Fig1. Influenza virus. A: Electron micrograph of influenza virus A/Hong Kong/1/68(H3N2). Note the pleomorphic shapes and glycoprotein projections covering particle surfaces (315,000×). (Courtesy of FA Murphy and EL Palmer.) B: Schematic view of influenza. Virus particles have segmented genomes consisting of seven or eight different RNA molecules, each coated by capsid proteins and forming helical nucleocapsids. Viral glycoproteins (hemagglutinin and neuraminidase) protrude as spikes through the lipid envelope. (Reproduced with permission from Willey JM, Sherwood LM, Woolverton CJ: Prescott, Harley, and Klein’s Microbiology, 7th ed. McGraw Hill, 2008. © McGraw-Hill Education.)
The single-stranded, negative-sense RNA genomes of influenza A and B viruses occur as eight separate segments; influenza C viruses contain seven segments of RNA, lacking a neuraminidase gene. Sizes and protein-coding assignments are known for all the segments (Table 1). Most of the segments code for a single protein. The first 12–13 nucleotides at each end of each genomic segment are conserved among all eight RNA segments; these sequences are important in viral transcription.

Table1. Coding Assignments of Influenza Virus A RNA Segments
Influenza virus particles contain nine different structural proteins. The nucleoprotein (NP) associates with the viral RNA to form a ribonucleoprotein (RNP) structure 9 nm in diameter that assumes a helical configuration and forms the viral nucleocapsid. Three large proteins (PB1, PB2, and PA) are bound to the viral RNP and are responsible for RNA transcription and replication. The matrix (M1 ) protein, which forms a shell underneath the viral lipid envelope, is important in particle morphogenesis and is a major component of the virion (∼40% of viral protein).

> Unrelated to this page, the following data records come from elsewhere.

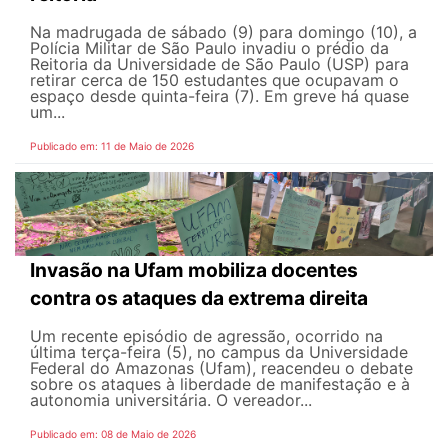
Na madrugada de sábado (9) para domingo (10), a
Polícia Militar de São Paulo invadiu o prédio da
Reitoria da Universidade de São Paulo (USP) para
retirar cerca de 150 estudantes que ocupavam o
espaço desde quinta-feira (7). Em greve há quase
um...
Publicado em: 11 de Maio de 2026
Invasão na Ufam mobiliza docentes
contra os ataques da extrema direita
Um recente episódio de agressão, ocorrido na
última terça-feira (5), no campus da Universidade
Federal do Amazonas (Ufam), reacendeu o debate
sobre os ataques à liberdade de manifestação e à
autonomia universitária. O vereador...
Publicado em: 08 de Maio de 2026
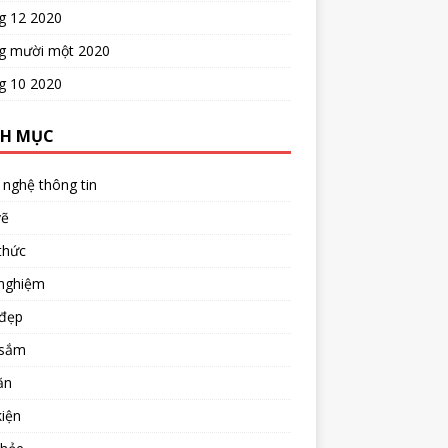
g 12 2020
g mười một 2020
g 10 2020
H MỤC
nghệ thông tin
vẽ
thức
 nghiệm
đẹp
sắm
ăn
iện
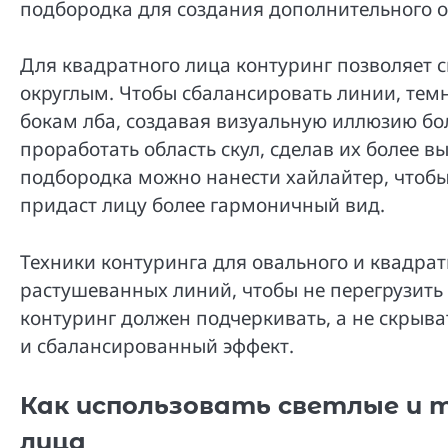
подбородка для создания дополнительного 
Для квадратного лица контуринг позволяет с
округлым. Чтобы сбалансировать линии, тем
бокам лба, создавая визуальную иллюзию бо
проработать область скул, сделав их более 
подбородка можно нанести хайлайтер, чтобы 
придаст лицу более гармоничный вид.
Техники контуринга для овального и квадра
растушеванных линий, чтобы не перегрузить
контуринг должен подчеркивать, а не скрыва
и сбалансированный эффект.
Как использовать светлые и 
лица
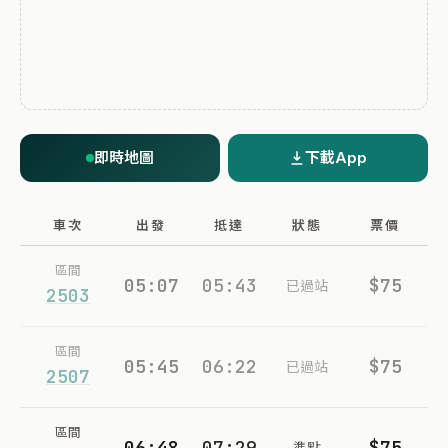
即時地圖
下載App
車次
出發
抵達
狀態
票價
區間
05:07
05:43
$75
已過站
2503
區間
05:45
06:22
$75
已過站
2507
區間
06:48
07:29
$75
準點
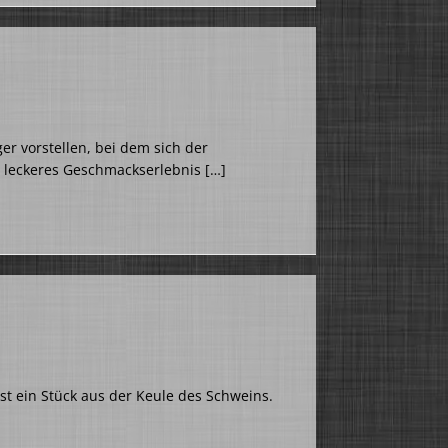
r vorstellen, bei dem sich der
s leckeres Geschmackserlebnis
[…]
ist ein Stück aus der Keule des Schweins.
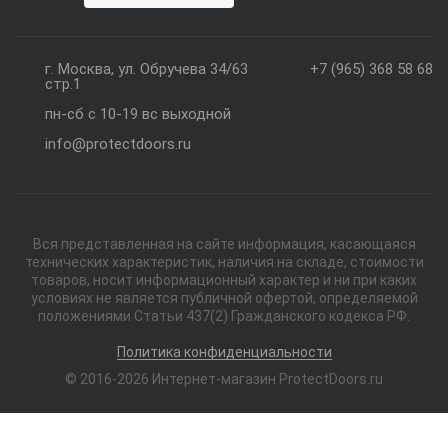
г. Москва, ул. Обручева 34/63
+7 (965) 368 58 68
стр.1
пн-сб с 10-19 вс выходной
info@protectdoors.ru
Вся представленная на сайте информация, касающаяся
технических характеристик, наличия на складе, стоимости
товаров, носит информационный характер и ни при каких
условиях не является публичной офертой, определяемой
положениями Статьи 437(2) Гражданского кодекса РФ.
Политика конфиденциальности
© 2016-2026 Интернет-магазин ProtectDoors.ru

A lipid envelope derived from the cell surrounds the virus particle. Two virus-encoded glycoproteins, hemagglutinin (HA) and neuraminidase (NA), are inserted into the envelope and are exposed as spikes about 10 nm long on the surface of the particle. These two surface glycoproteins determine antigenic variation of influenza viruses and host immunity. The HA represents about 25% of viral protein and the NA about 5%. The M2 ion channel protein and the NS2 protein are also present in the envelope but at only a few copies per particle.
Because of the segmented nature of the genome, when a cell is coinfected by two different viruses of a given type, mixtures of parental gene segments may be assembled into progeny virions. This phenomenon, called genetic reassortment, may result in sudden changes in viral surface antigens—a property that explains the epidemiologic features of influenza and poses significant problems for vaccine development.
Influenza viruses are relatively hardy in vitro and may be stored at 0–4°C for weeks without loss of viability. Lipid solvents, protein denaturants, formaldehyde, and irradiation destroy infectivity. Both infectivity and hemagglutination are more resistant to inactivation at alkaline pH than at acid pH.